The struggle for many artists is to find a language that is their own, a style or an image. In the post-modern era the pluralism that has emerged from the wreckage of idealism has generated art that is often about shock but without cultural optimism. A cynicism that is revealed in work that claims to be ironic. But painting still survives and although this may reflect, in a marxist analysis, the continuing power of capitalism to defend the notion of possessions it is also true that painting in a world of brands and repetition still holds our attention.
“When I am working I am happy. The excitement of not knowing where a painting will lead keeps me going even if the end result often defeats my expectations. It is also the case that whereas the conceptual work is a kind of food for the brain, painting is food for the stomach. It doesn’t matter sometimes if the painting is a disaster. The very act of manipulating a material is sustaining.”

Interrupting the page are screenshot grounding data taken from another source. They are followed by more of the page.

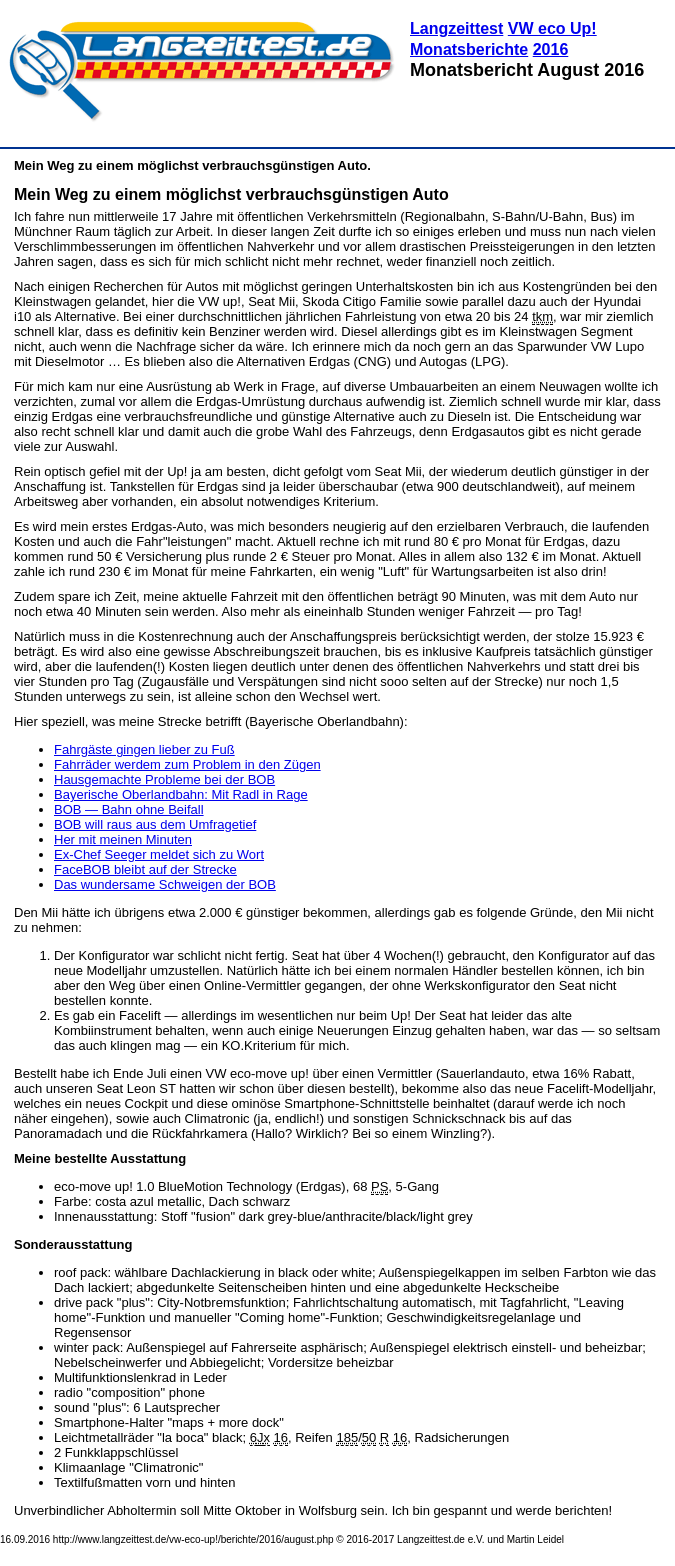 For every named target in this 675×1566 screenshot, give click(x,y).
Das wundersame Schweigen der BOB (165, 884)
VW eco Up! (552, 28)
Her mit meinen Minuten (123, 839)
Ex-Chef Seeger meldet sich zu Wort (159, 854)
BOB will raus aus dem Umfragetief (155, 824)
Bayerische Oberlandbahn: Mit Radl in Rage (181, 794)
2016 (551, 49)
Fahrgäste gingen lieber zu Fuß (144, 749)
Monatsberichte (469, 49)
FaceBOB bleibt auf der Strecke (145, 869)
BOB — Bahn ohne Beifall (129, 809)
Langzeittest (456, 28)
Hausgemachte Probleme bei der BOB (164, 779)
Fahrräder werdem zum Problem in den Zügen (187, 764) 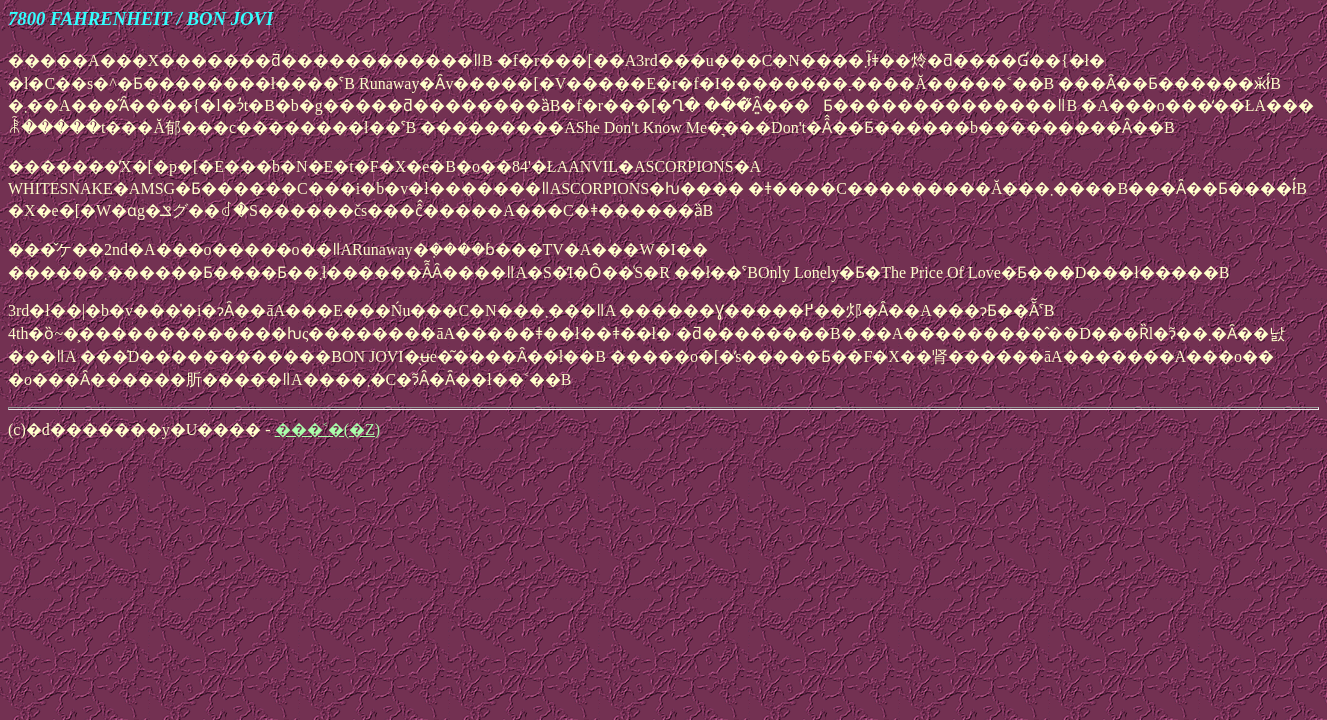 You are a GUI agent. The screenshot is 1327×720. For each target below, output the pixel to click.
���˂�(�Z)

Tim has a degree in Fine Arts and was awarded the Owen Ridley Prize for drawing at the University of Reading. He has exhibited extensively in France and the UK and in the Spring of 2007 showed a large collection of his work in the Flemish Parliament in Brussels. His work is held in many private collections throughout Europe, the United States and Australia.

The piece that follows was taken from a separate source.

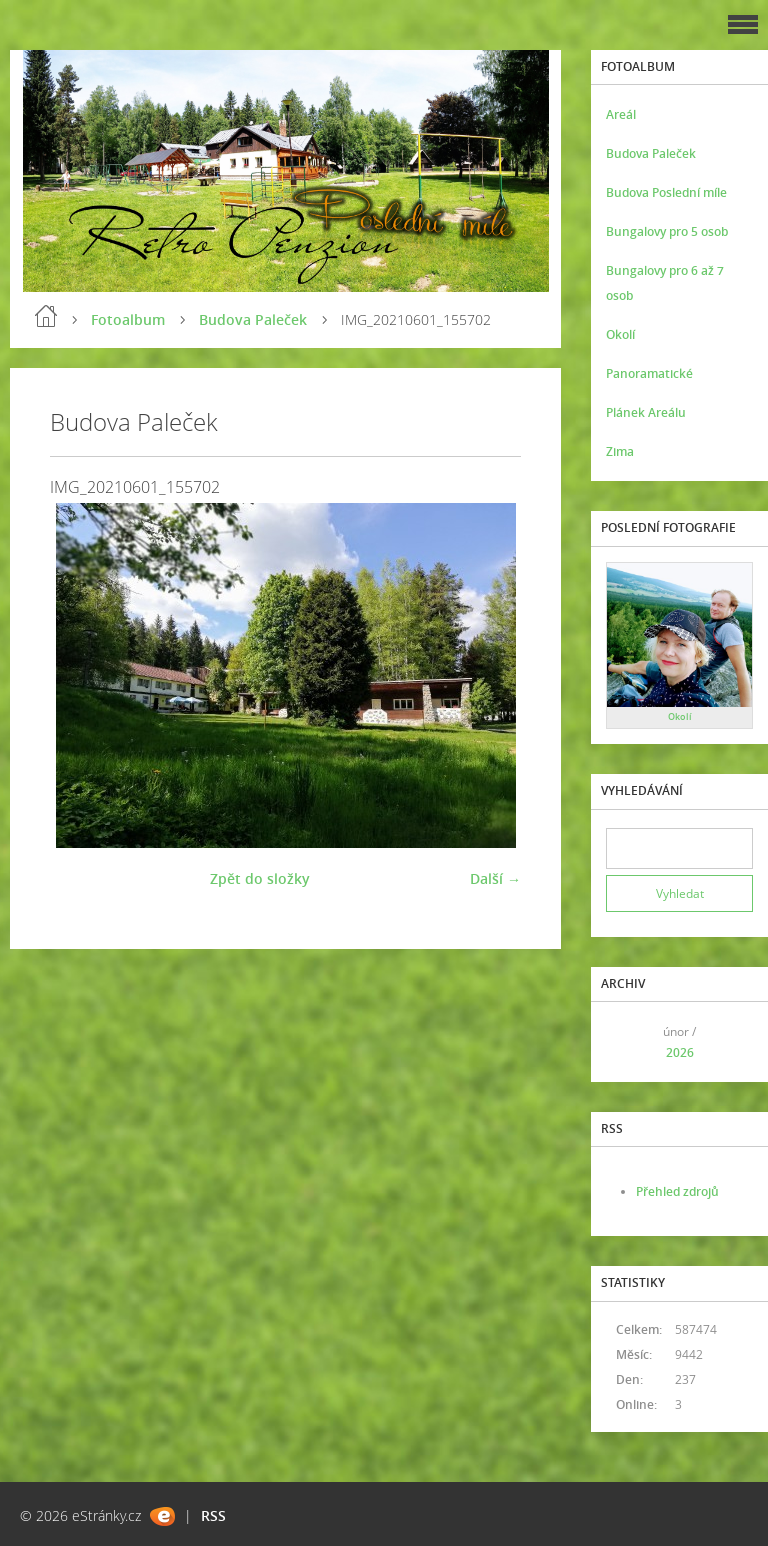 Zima (620, 451)
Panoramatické (649, 373)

These new paintings have evolved through a long term exploration of form. This work has its origins in a series of figurative paintings of some brightly coloured plates he found lying in a store room. “For some reason I was drawn to this pile of plates, like the fairy tale of the Princess and the Pea. Some of the paintings are stable whilst others are almost collapsing. To me this is just like life. The curve fascinates me. Everything is in nature is curved to some degree or other, even space itself.” The work has now become detached from naturalistic painting although there is always a sense that we are looking at something we recognise but that it has become something else.
20th February 2008
TG
Monday, 25 February 2008
Sunday, 24 February 2008
Saturday, 23 February 2008
Over the last five months since moving to Switzerland I have been trying to sharpen the focus of my work. This weekend I have been showing 20 new paintings and drawings. I have put up a few images from this new collection for those of you who could not be here to see the paintings in the flesh, so to speak.